Welcome to “Share a Prayer” a quick look at a prayer that is found in our daily, Shabbat or Holy Day Prayer Service. Often during the course of the service we encounter some real gems that we don’t have time to reflect upon; this will give us an opportunity to select one prayer and take a closer look at it.
As the Hebrew month of Nissan quickly approaches, we all, like it or not, turn our thoughts toward the festival of Pesach. Central to the celebration of Passover is the Seder – the ritual meal that we gather for on the fist two nights of the festival. Based on the biblical commandment to tell our children about the events of the Exodus from Egypt, (Ex.13:8) the Seder is the quintessential experiential Jewish educational program. Naturally, in order to conduct a proper Seder, we need the guidance provided by a special Passover Prayer Book, the Hagadah (lit. telling.)
Not surprisingly there are hundreds of editions of the Hagadah (could all Jews be expected to agree on one text?) The earliest mention of a formalized liturgical ritual for Pesach can be found in the Mishna, a collection of Rabbinic deliberations on the laws of the Torah that were codified by the great sage Rabbi Judah Ha Naisi in 200 c.e. Gotthard Deutsch and Joseph Jacobs writing in the Jewish Encyclopedia note that the Mishna contains some of the sections of the Seder that we still employ today. These include: the Ma Nishtana (four questions), the recitation of the Psalms of the Hallel and R. Gamaliel’s famous admonition, “One who has not said these three words on Passover has not done his duty: ‘Pesach,’ ‘Matzah’ [unleavened bread], and ‘Maror’[bitterherbs].”
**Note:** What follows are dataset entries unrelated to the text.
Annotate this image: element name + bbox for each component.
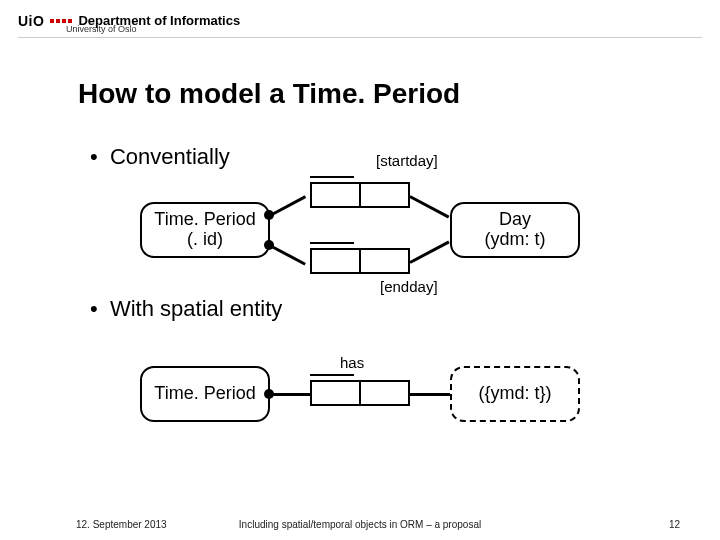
rolepair-endday (310, 248, 410, 274)
mandatory-dot-icon (264, 389, 274, 399)
entity-day-ref: (ydm: t) (485, 230, 546, 250)
role-cell (312, 250, 361, 272)
entity-timeperiod-label: Time. Period (154, 210, 255, 230)
diagram-spatial: Time. Period ({ymd: t}) has (140, 334, 580, 434)
footer-title: Including spatial/temporal objects in OR… (239, 519, 481, 530)
logo-text: UiO (18, 13, 44, 29)
connector-line (270, 393, 310, 396)
role-cell (361, 250, 408, 272)
connector-line (410, 393, 450, 396)
uniqueness-bar-bottom (310, 242, 354, 244)
value-ymd-label: ({ymd: t}) (478, 384, 551, 404)
entity-day-label: Day (499, 210, 531, 230)
logo-dots-icon (50, 19, 72, 23)
rolepair-has (310, 380, 410, 406)
slide: UiO Department of Informatics University… (0, 0, 720, 540)
bullet-spatial: • With spatial entity (90, 296, 282, 322)
reading-endday: [endday] (380, 278, 438, 295)
footer-page-number: 12 (669, 519, 680, 530)
entity-timeperiod: Time. Period (. id) (140, 202, 270, 258)
bullet-spatial-text: With spatial entity (110, 296, 282, 321)
reading-has: has (340, 354, 364, 371)
connector-line (409, 240, 449, 263)
entity-day: Day (ydm: t) (450, 202, 580, 258)
uniqueness-bar-top (310, 176, 354, 178)
diagram-conventional: Time. Period (. id) Day (ydm: t) [startd… (140, 170, 580, 290)
page-title: How to model a Time. Period (78, 78, 460, 110)
role-cell (361, 382, 408, 404)
connector-line (269, 244, 305, 265)
connector-line (409, 195, 449, 218)
university-name: University of Oslo (66, 24, 137, 34)
footer-date: 12. September 2013 (76, 519, 167, 530)
value-ymd: ({ymd: t}) (450, 366, 580, 422)
bullet-conventionally: • Conventially (90, 144, 230, 170)
entity-timeperiod-2: Time. Period (140, 366, 270, 422)
mandatory-dot-icon (264, 240, 274, 250)
connector-line (269, 195, 305, 216)
role-cell (361, 184, 408, 206)
uniqueness-bar-has (310, 374, 354, 376)
mandatory-dot-icon (264, 210, 274, 220)
bullet-conventionally-text: Conventially (110, 144, 230, 169)
rolepair-startday (310, 182, 410, 208)
entity-timeperiod-2-label: Time. Period (154, 384, 255, 404)
role-cell (312, 382, 361, 404)
reading-startday: [startday] (376, 152, 438, 169)
role-cell (312, 184, 361, 206)
entity-timeperiod-ref: (. id) (187, 230, 223, 250)
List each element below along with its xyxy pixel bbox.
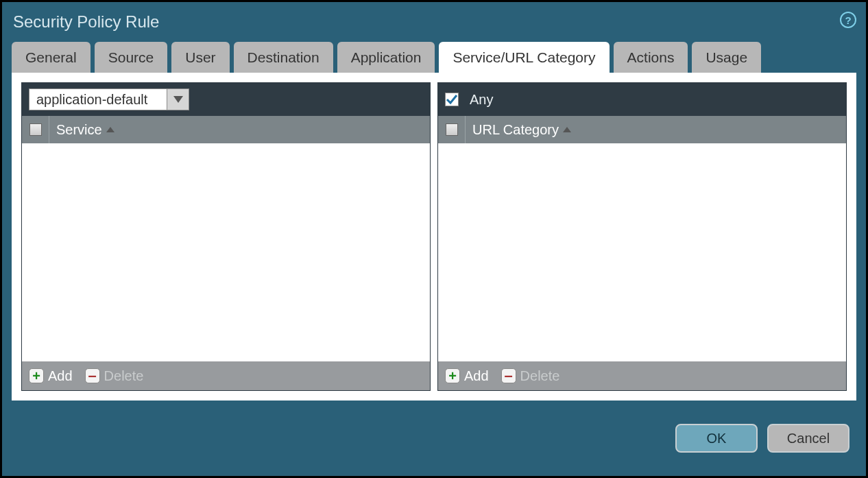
tab-destination[interactable]: Destination [234, 42, 333, 73]
service-dropdown[interactable]: application-default [29, 88, 189, 110]
tab-actions[interactable]: Actions [614, 42, 688, 73]
tab-general[interactable]: General [12, 42, 91, 73]
url-column-header[interactable]: URL Category [466, 122, 571, 138]
tab-strip: General Source User Destination Applicat… [2, 42, 866, 73]
url-add-button[interactable]: + Add [445, 368, 489, 384]
tab-usage[interactable]: Usage [692, 42, 761, 73]
minus-icon: – [501, 368, 516, 383]
tab-label: Source [108, 49, 154, 65]
tab-label: Service/URL Category [453, 49, 595, 65]
cancel-label: Cancel [787, 431, 830, 446]
url-category-panel: Any URL Category + Add – Delet [437, 82, 847, 391]
checkbox-icon [446, 123, 458, 136]
column-header-label: URL Category [472, 122, 559, 138]
plus-icon: + [445, 368, 460, 383]
tab-label: Destination [248, 49, 320, 65]
tab-application[interactable]: Application [337, 42, 435, 73]
any-checkbox[interactable] [445, 93, 459, 106]
service-panel: application-default Service + [21, 82, 431, 391]
service-delete-button[interactable]: – Delete [85, 368, 144, 384]
add-label: Add [464, 368, 489, 384]
dialog-button-row: OK Cancel [2, 401, 866, 476]
service-dropdown-value: application-default [29, 89, 167, 110]
delete-label: Delete [104, 368, 144, 384]
service-add-button[interactable]: + Add [29, 368, 73, 384]
tab-source[interactable]: Source [95, 42, 168, 73]
cancel-button[interactable]: Cancel [767, 424, 849, 453]
column-header-label: Service [56, 122, 102, 138]
tab-user[interactable]: User [171, 42, 229, 73]
dialog-title: Security Policy Rule [13, 12, 159, 32]
help-icon[interactable]: ? [840, 12, 856, 28]
minus-icon: – [85, 368, 100, 383]
tab-label: General [25, 49, 77, 65]
delete-label: Delete [520, 368, 560, 384]
svg-marker-0 [173, 96, 183, 103]
tab-label: Actions [627, 49, 675, 65]
url-delete-button[interactable]: – Delete [501, 368, 560, 384]
url-grid-body [438, 143, 846, 361]
security-policy-rule-dialog: Security Policy Rule ? General Source Us… [2, 2, 866, 476]
service-grid-body [22, 143, 430, 361]
plus-icon: + [29, 368, 44, 383]
tab-service-url-category[interactable]: Service/URL Category [439, 42, 609, 73]
tab-label: Usage [706, 49, 747, 65]
sort-asc-icon [563, 127, 571, 132]
sort-asc-icon [106, 127, 114, 132]
dialog-titlebar: Security Policy Rule ? [2, 2, 866, 42]
ok-button[interactable]: OK [675, 424, 758, 453]
service-column-header-row: Service [22, 116, 430, 143]
chevron-down-icon[interactable] [167, 89, 189, 110]
service-panel-top: application-default [22, 83, 430, 116]
url-panel-top: Any [438, 83, 846, 116]
url-panel-footer: + Add – Delete [438, 361, 846, 390]
service-select-all-cell[interactable] [22, 116, 49, 143]
any-label: Any [470, 92, 493, 108]
ok-label: OK [707, 431, 727, 446]
service-column-header[interactable]: Service [49, 122, 114, 138]
url-column-header-row: URL Category [438, 116, 846, 143]
tab-content: application-default Service + [12, 73, 856, 401]
add-label: Add [48, 368, 73, 384]
tab-label: Application [351, 49, 422, 65]
service-panel-footer: + Add – Delete [22, 361, 430, 390]
checkbox-icon [29, 123, 42, 136]
tab-label: User [185, 49, 215, 65]
url-select-all-cell[interactable] [438, 116, 466, 143]
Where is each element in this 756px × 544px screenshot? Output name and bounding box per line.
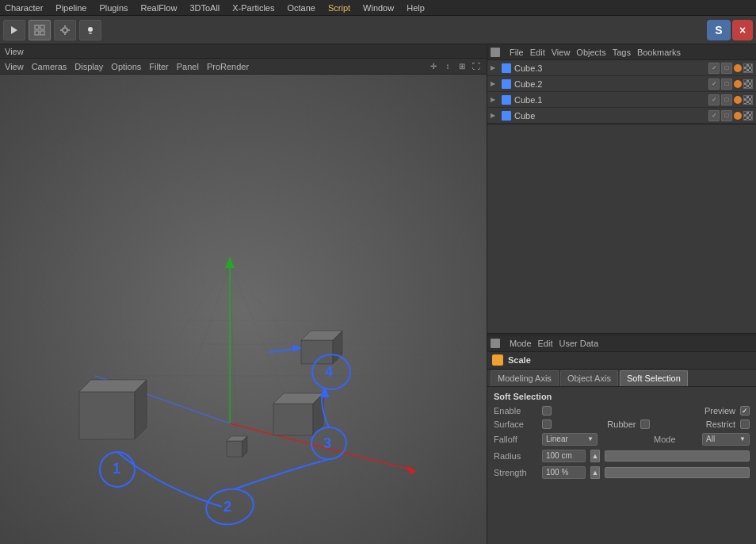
obj-row-cube[interactable]: ▶ Cube ✓ □ <box>487 108 756 124</box>
props-falloff-label: Falloff <box>494 435 537 444</box>
fullscreen-icon[interactable]: ⛶ <box>471 61 482 72</box>
toolbar-grid-btn[interactable] <box>29 20 51 40</box>
props-restrict-checkbox[interactable] <box>740 419 750 429</box>
obj-menu-bookmarks[interactable]: Bookmarks <box>637 48 681 57</box>
props-strength-stepper[interactable]: ▲ <box>590 466 600 479</box>
script-close-btn[interactable]: × <box>732 20 753 40</box>
viewport-canvas[interactable]: Perspective Total Objects 4 <box>0 75 487 544</box>
obj-icon-cube1 <box>502 95 511 105</box>
tab-object-axis[interactable]: Object Axis <box>560 370 618 386</box>
obj-lock-btn-cube1[interactable]: □ <box>721 94 732 105</box>
props-strength-label: Strength <box>494 468 537 477</box>
tab-modeling-axis[interactable]: Modeling Axis <box>491 370 559 386</box>
obj-btns-cube2: ✓ □ <box>708 79 753 90</box>
menu-character[interactable]: Character <box>3 3 44 13</box>
menu-script[interactable]: Script <box>326 3 352 13</box>
top-menubar: Character Pipeline Plugins RealFlow 3DTo… <box>0 0 756 16</box>
props-surface-checkbox[interactable] <box>542 419 552 429</box>
props-radius-bar <box>605 450 750 462</box>
menu-3dtoall[interactable]: 3DToAll <box>188 3 221 13</box>
props-preview-label: Preview <box>704 406 735 416</box>
view-submenu-panel[interactable]: Panel <box>177 62 199 71</box>
props-rubber-label: Rubber <box>607 419 636 429</box>
obj-menu-view[interactable]: View <box>552 48 571 57</box>
props-restrict-label: Restrict <box>706 419 735 429</box>
obj-vis-btn-cube1[interactable]: ✓ <box>708 94 720 105</box>
svg-rect-12 <box>0 75 487 544</box>
obj-name-cube2: Cube.2 <box>514 79 705 89</box>
cube1-group <box>79 380 147 439</box>
svg-rect-50 <box>502 95 511 105</box>
props-mode-dropdown[interactable]: All ▼ <box>702 433 750 446</box>
obj-lock-btn-cube[interactable]: □ <box>721 110 732 121</box>
menu-realflow[interactable]: RealFlow <box>139 3 179 13</box>
obj-icon-cube2 <box>502 79 511 89</box>
obj-menu-file[interactable]: File <box>510 48 524 57</box>
svg-rect-4 <box>40 31 44 35</box>
props-title-icon <box>492 354 503 366</box>
svg-text:4: 4 <box>325 364 333 380</box>
props-radius-stepper[interactable]: ▲ <box>590 450 600 462</box>
obj-vis-btn-cube2[interactable]: ✓ <box>708 79 720 90</box>
menu-pipeline[interactable]: Pipeline <box>54 3 88 13</box>
obj-color-cube2 <box>734 80 742 88</box>
props-rubber-checkbox[interactable] <box>640 419 650 429</box>
svg-marker-0 <box>11 26 17 34</box>
obj-row-cube3[interactable]: ▶ Cube.3 ✓ □ <box>487 60 756 76</box>
props-panel: Mode Edit User Data Scale Modeling Axis … <box>487 336 756 545</box>
view-submenu-prorender[interactable]: ProRender <box>207 62 249 71</box>
props-radius-label: Radius <box>494 451 537 461</box>
view-submenu-options[interactable]: Options <box>111 62 141 71</box>
props-tabs: Modeling Axis Object Axis Soft Selection <box>487 370 756 387</box>
toolbar-arrow-btn[interactable] <box>3 20 25 40</box>
obj-row-cube1[interactable]: ▶ Cube.1 ✓ □ <box>487 92 756 108</box>
cube2-group <box>273 393 323 435</box>
obj-menu-tags[interactable]: Tags <box>613 48 631 57</box>
obj-menu-edit[interactable]: Edit <box>530 48 545 57</box>
zoom-icon[interactable]: ⊞ <box>456 61 468 72</box>
menu-window[interactable]: Window <box>361 3 395 13</box>
props-falloff-dropdown[interactable]: Linear ▼ <box>542 433 598 446</box>
obj-color-cube1 <box>734 96 742 104</box>
props-mode-item-userdata[interactable]: User Data <box>559 339 599 348</box>
toolbar-light-btn[interactable] <box>79 20 101 40</box>
obj-vis-btn-cube3[interactable]: ✓ <box>708 63 720 74</box>
props-mode-item-edit[interactable]: Edit <box>538 339 553 348</box>
obj-mat-cube3 <box>743 63 753 73</box>
props-enable-checkbox[interactable] <box>542 406 552 416</box>
menu-octane[interactable]: Octane <box>285 3 316 13</box>
move-icon[interactable]: ✛ <box>428 61 439 72</box>
obj-arrow-cube3: ▶ <box>491 64 498 71</box>
menu-xparticles[interactable]: X-Particles <box>231 3 276 13</box>
props-content: Soft Selection Enable Preview Surface Ru… <box>487 387 756 545</box>
props-strength-input[interactable] <box>542 466 586 479</box>
toolbar-row: S × <box>0 16 756 44</box>
props-radius-row: Radius ▲ <box>494 450 750 462</box>
view-submenu-view[interactable]: View <box>5 62 24 71</box>
toolbar-settings-btn[interactable] <box>54 20 76 40</box>
props-title-text: Scale <box>508 355 531 365</box>
view-label: View <box>5 47 24 56</box>
props-surface-row: Surface Rubber Restrict <box>494 419 750 429</box>
rotate-icon[interactable]: ↕ <box>442 61 453 72</box>
obj-row-cube2[interactable]: ▶ Cube.2 ✓ □ <box>487 76 756 92</box>
obj-manager-menubar: File Edit View Objects Tags Bookmarks <box>487 44 756 60</box>
script-icon-btn[interactable]: S <box>707 20 731 40</box>
obj-lock-btn-cube3[interactable]: □ <box>721 63 732 74</box>
props-preview-checkbox[interactable] <box>740 406 750 416</box>
obj-mat-cube1 <box>743 95 753 105</box>
obj-menu-objects[interactable]: Objects <box>576 48 605 57</box>
tab-soft-selection[interactable]: Soft Selection <box>620 370 688 386</box>
view-submenu-cameras[interactable]: Cameras <box>32 62 67 71</box>
obj-vis-btn-cube[interactable]: ✓ <box>708 110 720 121</box>
props-mode-item-mode[interactable]: Mode <box>510 339 532 348</box>
svg-point-5 <box>63 28 67 33</box>
view-submenu-display[interactable]: Display <box>74 62 103 71</box>
menu-plugins[interactable]: Plugins <box>97 3 129 13</box>
main-layout: View View Cameras Display Options Filter… <box>0 44 756 544</box>
obj-lock-btn-cube2[interactable]: □ <box>721 79 732 90</box>
menu-help[interactable]: Help <box>405 3 426 13</box>
view-submenu-filter[interactable]: Filter <box>149 62 168 71</box>
props-radius-input[interactable] <box>542 450 586 462</box>
svg-marker-26 <box>79 392 135 439</box>
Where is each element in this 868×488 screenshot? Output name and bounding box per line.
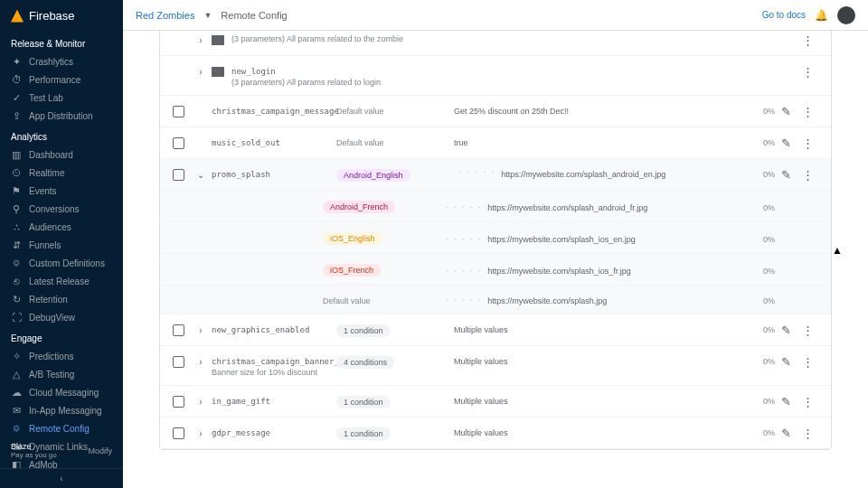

Rav Amram Gaon, who headed the Babylonian Academy of Sura between 856-876 CE. is credited with compiling one of the earliest editions of the Hagadah. With the exception of some of the concluding hymns and songs, Amram’s is the closest to the standard Ashkenazi Hagadah that we use today. Naturally, many communities throughout the ages have added texts, songs and hymns that are relevant to their own particular experience and culture.
One of my favorite additions to the Ashkenazi Hagadah is the hymn Ki Lo Naeh– “It is proper to praise Him.” Comprised of eight stanzas, with the title as a refrain after each verse, this song is an alphabetical acrostic; it runs the entire span of the Hebrew alphabet. Noam Zion and David Dishon, authors of the magnificent, highly recommended, Family Participation Haggadah, attribute the authorship of Ki Lo Nae to a German Poet named Jacob. First appearing in the Seder service in the 12th century, this poem is similar in theme to the hymn which generally follows, entitled Adir Hu (He is Mighty). It is possible that originally one hymn was intended for the first Seder and the other for the second Seder. The Feast of Freedom; the Rabbinical Assembly Haggadh, suggests that the notion behind this genre of poetry is that we humans lack the capacity and vocabulary to adequately praise God or to fully comprehend the scope of God’s Divine attributes. Therefore, we heap multiple synonymous expressions of praise – spanning our entire alphabet, in a feeble attempt to describe the Ineffable using our petty, inadequate human language.
There are numerous melodies that exist to Ki Lo Naeh. My favorite tune and the one we sing at our Seder is by the great star of stage, screen and pulpit; Hazzan Moishe Oysher. Here is a recoding of Moishe singing Ki Lo Naeh, this is part of his Passover Seder Album.
While it is certainly fun to sing these delightful melodies and to try to get through the complicated Hebrew texts – especially after eating a huge meal and drinking four cups of wine, I believe they actually serve a higher purpose. We transmit our heritage from one generation to the next in the form of memories. Indeed, the entire Seder ritual is designed to employ all four senses in generating these cherished memories. By making the experience of the Seder fun, meaningful, and enjoyable, we wrap these important elements of our tradition and culture in a package of joyous memories that will help to ensure that they will be retained, protected, cherished and safely transmitted to future generations to come.